Wednesday, February 10, 2010

Not the Beginning of the End, But the End of the Beginning



It's time to take the weight off and down my calcium supplements.  The extra pounds can't be good for my joints, and my only dietary calcium intake comes from ice cream.  Why?


Because I refuse to end up like my grandmother.


She was taken to the hospital yesterday.  Her hip and T-12 vertebra is broken.  She didn't fall...but arthritis and osteoporosis have eaten away at her bones.  They're like Swiss cheese.  There is literally nothing left of her hip to repair.  She probably broke both by just trying to get up out of a chair.  

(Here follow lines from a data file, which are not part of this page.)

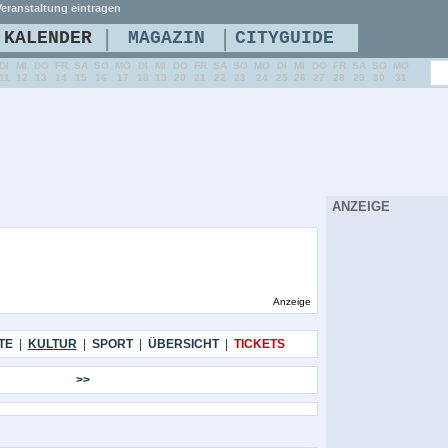
eranstaltung eintragen
|
|
KALENDER
MAGAZIN
CITYGUIDE
DI
MI
DO
FR
SA
SO
MO
DI
MI
DO
FR
SA
SO
MO
DI
MI
DO
FR
SA
SO
MO
11
12
13
14
15
16
17
18
19
20
21
22
23
24
25
26
27
28
29
30
31
ANZEIGE
Anzeige
TE
|
KULTUR
|
SPORT
|
ÜBERSICHT
|
TICKETS
>>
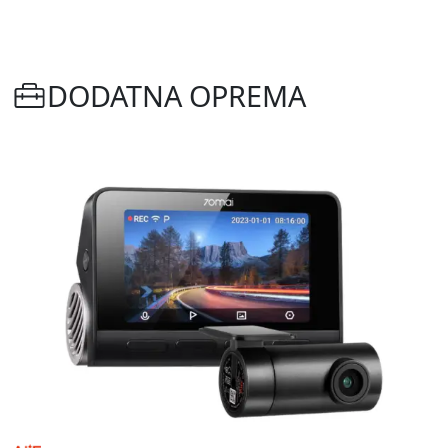
DODATNA OPREMA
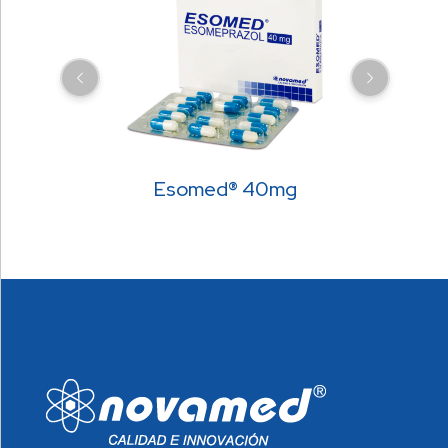
Esomed® 40mg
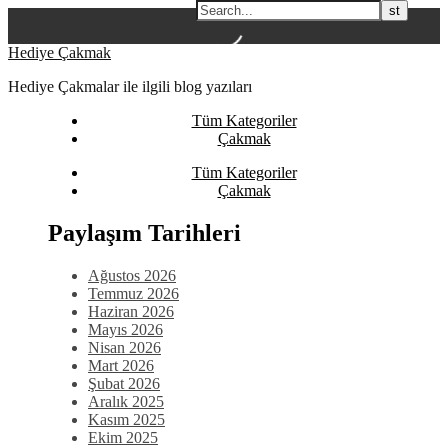
Skip
Hediye Çakmak
to
Hediye Çakmalar ile ilgili blog yazıları
content
Tüm Kategoriler
Çakmak
Tüm Kategoriler
Çakmak
Paylaşım Tarihleri
Ağustos 2026
Temmuz 2026
Haziran 2026
Mayıs 2026
Nisan 2026
Mart 2026
Şubat 2026
Aralık 2025
Kasım 2025
Ekim 2025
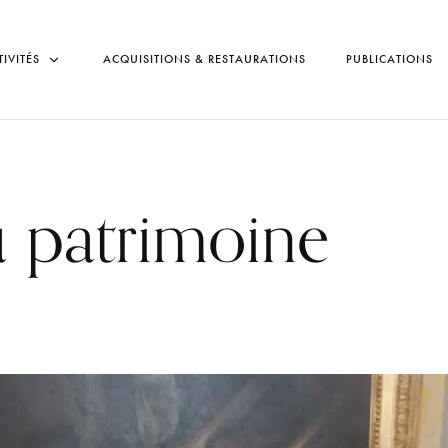
TIVITÉS
ACQUISITIONS & RESTAURATIONS
PUBLICATIONS
u patrimoine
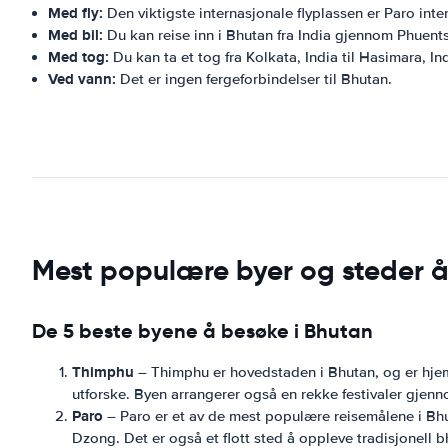
Med fly:
Den viktigste internasjonale flyplassen er Paro inte
Med bil:
Du kan reise inn i Bhutan fra India gjennom Phuent
Med tog:
Du kan ta et tog fra Kolkata, India til Hasimara, In
Ved vann:
Det er ingen fergeforbindelser til Bhutan.
Mest populære byer og steder å
De 5 beste byene å besøke i Bhutan
Thimphu
– Thimphu er hovedstaden i Bhutan, og er hjem
utforske. Byen arrangerer også en rekke festivaler gjenno
Paro
– Paro er et av de mest populære reisemålene i Bhut
Dzong. Det er også et flott sted å oppleve tradisjonell b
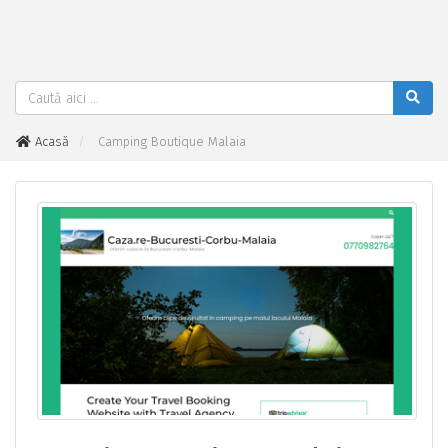
Acasă
Camping Boutique Malaia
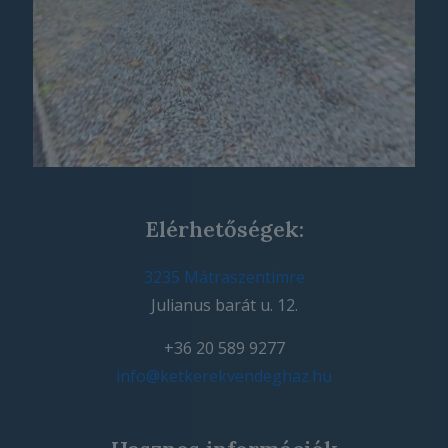
Elérhetőségek:
3235 Mátraszentimre
Julianus barát u. 12.
+36 20 589 9277
info@ketkerekvendeghaz.hu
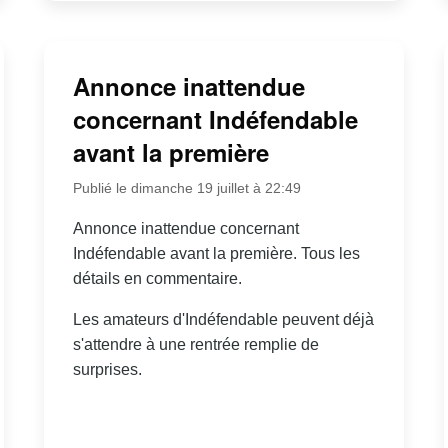
Annonce inattendue
concernant Indéfendable
avant la première
Publié le dimanche 19 juillet à 22:49
Annonce inattendue concernant
Indéfendable avant la première. Tous les
détails en commentaire.
Les amateurs d'Indéfendable peuvent déjà
s'attendre à une rentrée remplie de
surprises.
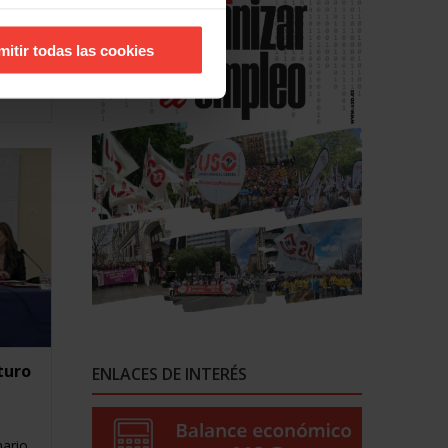
mitir todas las cookies
ursos
turo
ENLACES DE INTERÉS
nario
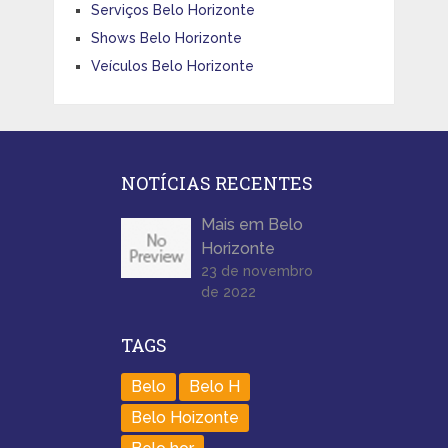
Serviços Belo Horizonte
Shows Belo Horizonte
Veículos Belo Horizonte
NOTÍCIAS RECENTES
Mais em Belo
Horizonte
23 de novembro
de 2022
TAGS
Belo
Belo H
Belo Hoizonte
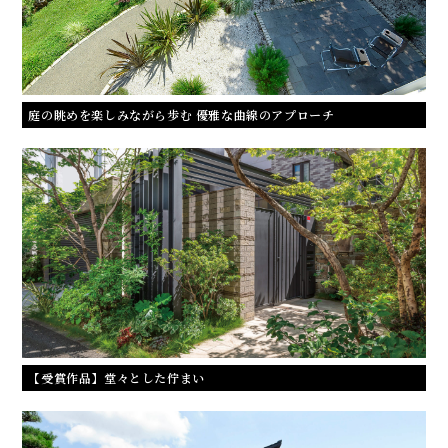
庭の眺めを楽しみながら歩む 優雅な曲線のアプローチ
【受賞作品】堂々とした佇まい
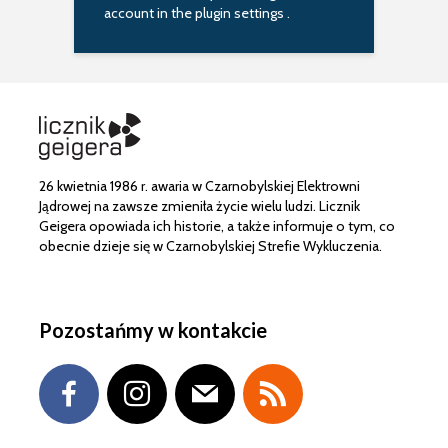
account in the
plugin settings
.
26 kwietnia 1986 r. awaria w Czarnobylskiej Elektrowni
Jądrowej na zawsze zmieniła życie wielu ludzi. Licznik
Geigera opowiada ich historie, a także informuje o tym, co
obecnie dzieje się w Czarnobylskiej Strefie Wykluczenia.
Pozostańmy w kontakcie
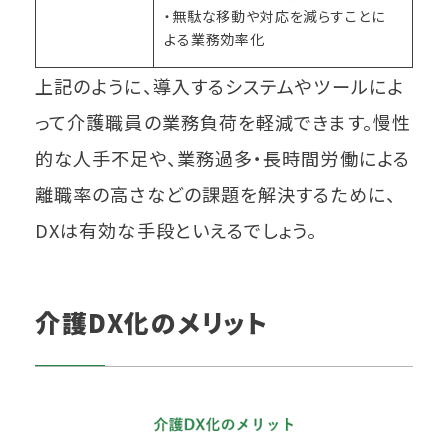
・無駄な移動や対応を減らすことに
よる業務効率化
上記のように、導入するシステムやツールによ
って介護職員の業務負荷を軽減できます。慢性
的な人手不足や、業務過多・長時間労働による
離職率の高さなどの課題を解決するために、
DXは有効な手段といえるでしょう。
介護DX化のメリット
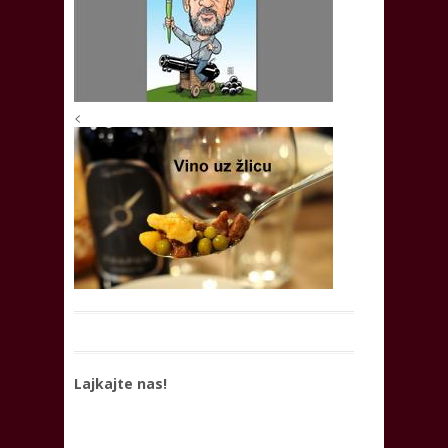
<
Lajkajte nas!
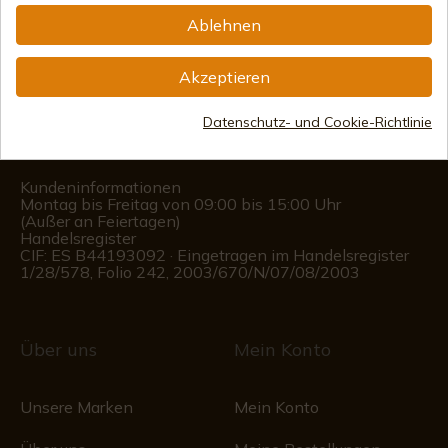
Information
Ablehnen
info@aceros-de-hispania.com
Akzeptieren
(+34)
978 877 088
Datenschutz- und Cookie-Richtlinie
(+34)
676 850 364
Kundeninformationen
Montag bis Freitag von 09:00 bis 15:00 Uhr
(Außer an Feiertagen)
Handelsregister
CIF: ES B44193092 · Eingetragen im Handelsregister
1/28/578, Folio 242, 2003/670/N/07/08/2003
Über uns
Mein Konto
Unsere Marken
Mein Konto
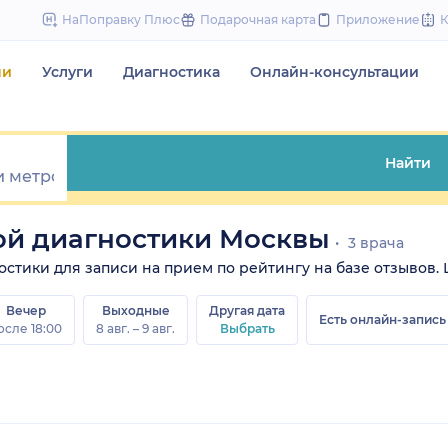
to
НаПоправку Плюс
Подарочная карта
Приложение
content
чи
Услуги
Диагностика
Онлайн-консультации
Найти
ой диагностики Москвы
3 врача
ики для записи на прием по рейтингу на базе отзывов. Цен
Вечер
Выходные
Другая дата
Есть онлайн-запись
осле 18:00
8 авг. – 9 авг.
Выбрать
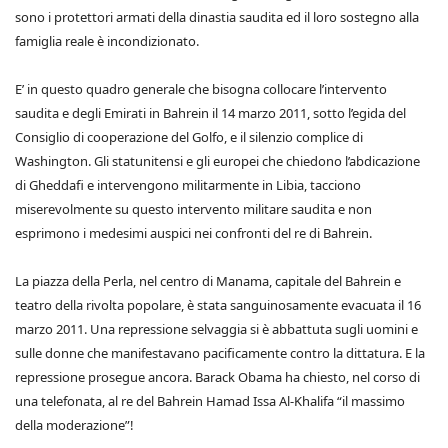
sono i protettori armati della dinastia saudita ed il loro sostegno alla
famiglia reale è incondizionato.
E’ in questo quadro generale che bisogna collocare l’intervento
saudita e degli Emirati in Bahrein il 14 marzo 2011, sotto l’egida del
Consiglio di cooperazione del Golfo, e il silenzio complice di
Washington. Gli statunitensi e gli europei che chiedono l’abdicazione
di Gheddafi e intervengono militarmente in Libia, tacciono
miserevolmente su questo intervento militare saudita e non
esprimono i medesimi auspici nei confronti del re di Bahrein.
La piazza della Perla, nel centro di Manama, capitale del Bahrein e
teatro della rivolta popolare, è stata sanguinosamente evacuata il 16
marzo 2011. Una repressione selvaggia si è abbattuta sugli uomini e
sulle donne che manifestavano pacificamente contro la dittatura. E la
repressione prosegue ancora. Barack Obama ha chiesto, nel corso di
una telefonata, al re del Bahrein Hamad Issa Al-Khalifa “il massimo
della moderazione”!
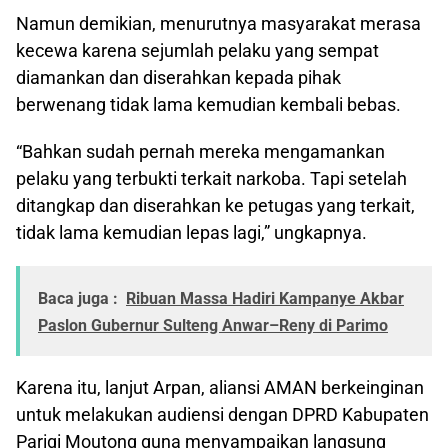
Namun demikian, menurutnya masyarakat merasa
kecewa karena sejumlah pelaku yang sempat
diamankan dan diserahkan kepada pihak
berwenang tidak lama kemudian kembali bebas.
“Bahkan sudah pernah mereka mengamankan
pelaku yang terbukti terkait narkoba. Tapi setelah
ditangkap dan diserahkan ke petugas yang terkait,
tidak lama kemudian lepas lagi,” ungkapnya.
Baca juga :
Ribuan Massa Hadiri Kampanye Akbar
Paslon Gubernur Sulteng Anwar–Reny di Parimo
Karena itu, lanjut Arpan, aliansi AMAN berkeinginan
untuk melakukan audiensi dengan DPRD Kabupaten
Parigi Moutong guna menyampaikan langsung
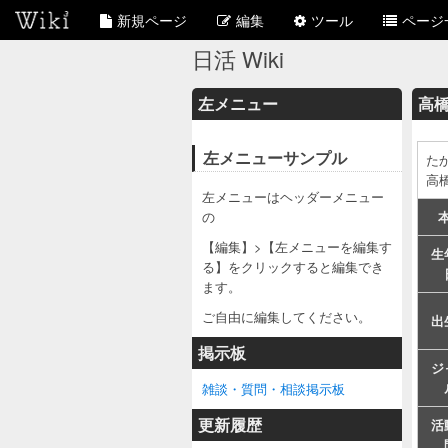
新規ページ
編集
ツール
ページ
日活 Wiki
左メニュー
高
左メニューサンプル
た
高
左メニューはヘッダーメニュー
の
【編集】>【左メニューを編集す
生
る】をクリックすると編集でき
ます。
ご自由に編集してください。
出
掲示板
ジ
雑談・質問・相談掲示板
更新履歴
活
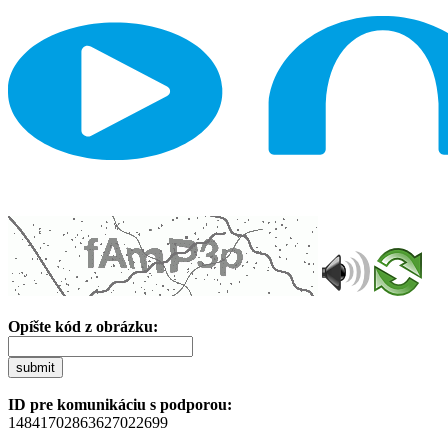
Opíšte kód z obrázku:
submit
ID pre komunikáciu s podporou:
14841702863627022699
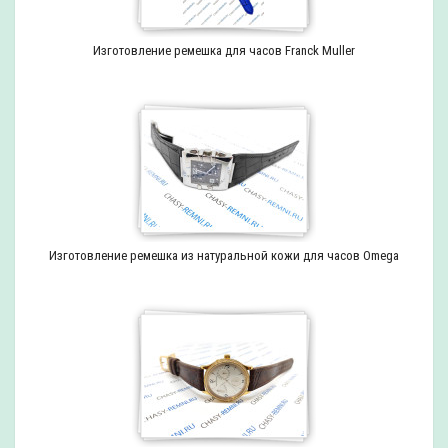
Изготовление ремешка для часов Franck Muller
Изготовление ремешка из натуральной кожи для часов Omega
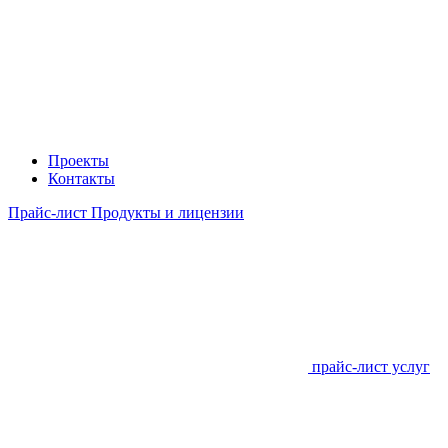
Проекты
Контакты
Прайс-лист Продукты и лицензии
прайс-лист услуг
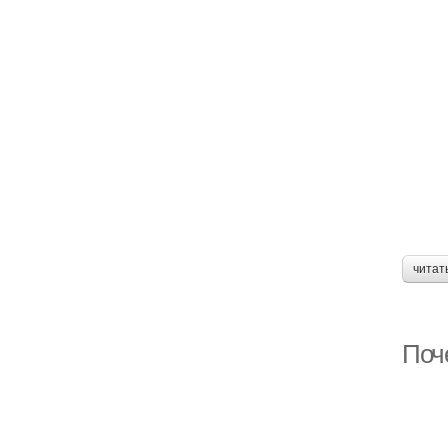
читат
Поч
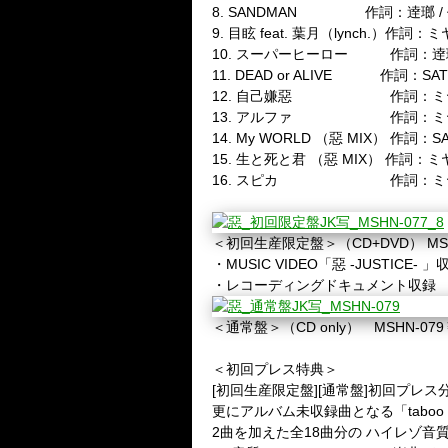
8. SANDMAN
作詞：逹瑯
/
9.
目眩
feat.
葉月（
lynch.
）作詞：ミ
10.
スーパーヒーロー 作詞：逹
11. DEAD or ALIVE
作詞：
SA
12.
自己嫌惡 作詞：ミ
13.
アルファ 作詞：ミ
14. My WORLD
（惡
MIX
）
作詞：
S
15.
生と死と君
（惡
MIX
）
作詞：ミ
16.
スピカ 作詞：ミ
＜初回生産限定盤＞（
CD+DVD
）
MS
・
MUSIC VIDEO
「惡
-JUSTICE-
」
・レコーディングドキュメント収録
＜通常盤＞（
CD only
）
MSHN-079
＜初回プレス特典＞
[
初回生産限定盤
][
通常盤
]
初回プレス
更にアルバム未収録曲となる「
taboo
2
曲を加えた全
18
曲分の
ハイレゾ音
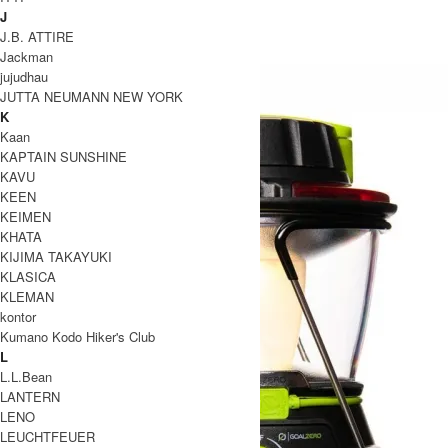
GOALZERO
J
ゴールゼロ
J.B. ATTIRE
Jackman
jujudhau
JUTTA NEUMANN NEW YORK
K
Kaan
KAPTAIN SUNSHINE
KAVU
KEEN
KEIMEN
KHATA
KIJIMA TAKAYUKI
KLASICA
KLEMAN
kontor
Kumano Kodo Hiker's Club
L
L.L.Bean
LANTERN
LENO
LEUCHTFEUER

Stubbornness is a trait that runs on both my mother's and father's sides of the family, and it can be a good thing sometimes.  But my grandmother has taken it to ridiculous extremes.  She has refused these last three weeks to take any of the Lortab that was prescribed for her even though she was in excruciating pain.  She has insisted these last three weeks that she could go home and take care of herself, even though she could not lift a glass of water to drink.  Three years ago her doctor told her her bones were fragile, that she should be using a walker and not going up and down flights of stairs.  I moved in two and a half years ago.  No walker until about six weeks ago.  Still going down to the basement to do her laundry.  When I moved in, I offered my help with these things, but all I got was an insistent N.O. I stopped asking.  It was a frustrating waste of breath to try.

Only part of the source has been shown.